How does light manage to travel billions of light-years without ever slowing down? This is a question that seems to defy common sense. To understand it, we must delve into the astonishing properties of light.
An endless journey through space?
Light is an electromagnetic wave... and it has no mass. It is precisely this lack of mass that allows it to travel at a speed of 186,000 miles per second (300,000 km/s) without ever slowing down, as long as it remains in a vacuum. It thus escapes all forms of friction and gravity that usually slow down material objects.
In the vastness of space, the vacuum is nearly perfect. There is almost nothing to disturb the light. As a result: it crosses the Universe over the greatest distances, intact. But beware: when it encounters matter, such as Earth's atmosphere or an interstellar gas cloud, it can be absorbed or scattered.
Thanks to this ability, astronomers can observe distant galaxies and, in a way, travel back in time by capturing light emitted billions of years ago. They are therefore seeing the past of the Universe.
Relativity: when time stretches... and stops
And what if we add a touch of relativity? According to Einstein, time is not fixed but depends on speed and gravity. This is time dilation.

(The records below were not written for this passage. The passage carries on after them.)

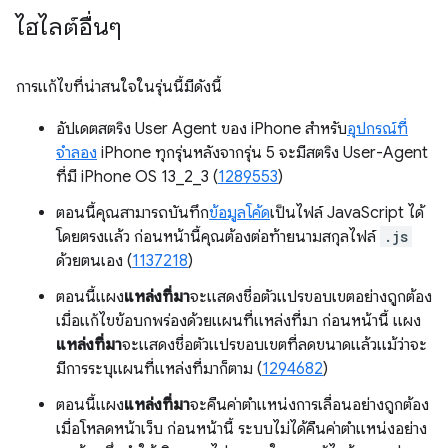
ไฮไลต์อื่นๆ
การแก้ไขที่น่าสนใจในรุ่นนี้มีดังนี้
อัปเดตสตริง User Agent ของ iPhone สำหรับ
อุปกรณ์ที่
จำลอง
iPhone ทุกรุ่นหลังจากรุ่น 5 จะมีสตริง User-Agent
ที่มี iPhone OS 13_2_3 (
1289553
)
ตอนนี้คุณสามารถบันทึก
ข้อมูลโค้ด
เป็นไฟล์ JavaScript ได้
โดยตรงแล้ว ก่อนหน้านี้คุณต้องต่อท้ายนามสกุลไฟล์
.js
ด้วยตนเอง (
1137218
)
ตอนนี้แผง
แหล่งที่มา
จะแสดงชื่อตัวแปรขอบเขตอย่างถูกต้อง
เมื่อแก้ไขข้อบกพร่องด้วยแผนที่แหล่งที่มา ก่อนหน้านี้ แผง
แหล่งที่มา
จะแสดงชื่อตัวแปรขอบเขตที่ลดขนาดแล้วแม้ว่าจะ
มีการระบุแผนที่แหล่งที่มาก็ตาม (
1294682
)
ตอนนี้แผง
แหล่งที่มา
จะคืนค่าตำแหน่งการเลื่อนอย่างถูกต้อง
เมื่อโหลดหน้าเว็บ ก่อนหน้านี้ ระบบไม่ได้คืนค่าตำแหน่งอย่าง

An object moving at high speed or near an intense gravitational field will experience time passing more slowly than an object at rest or far from that gravity. For example, the clocks on GPS satellites must be adjusted to account for this discrepancy.
For a photon (the particle of light), it's even more counterintuitive: by traveling at the speed of light, time completely stops from its perspective.
In other words, its journey from one point in the Universe to another seems instantaneous to it. Its "life" is limited to its birth (emission) and immediately its death (absorption), even if its birthplace and place of death are billions of light-years apart. For us, it will have taken billions of years to cover that distance. For the photon, it's instantaneous.
These notions, as bewildering as they may be, are crucial for understanding our Universe... and our modern technologies, like GPS.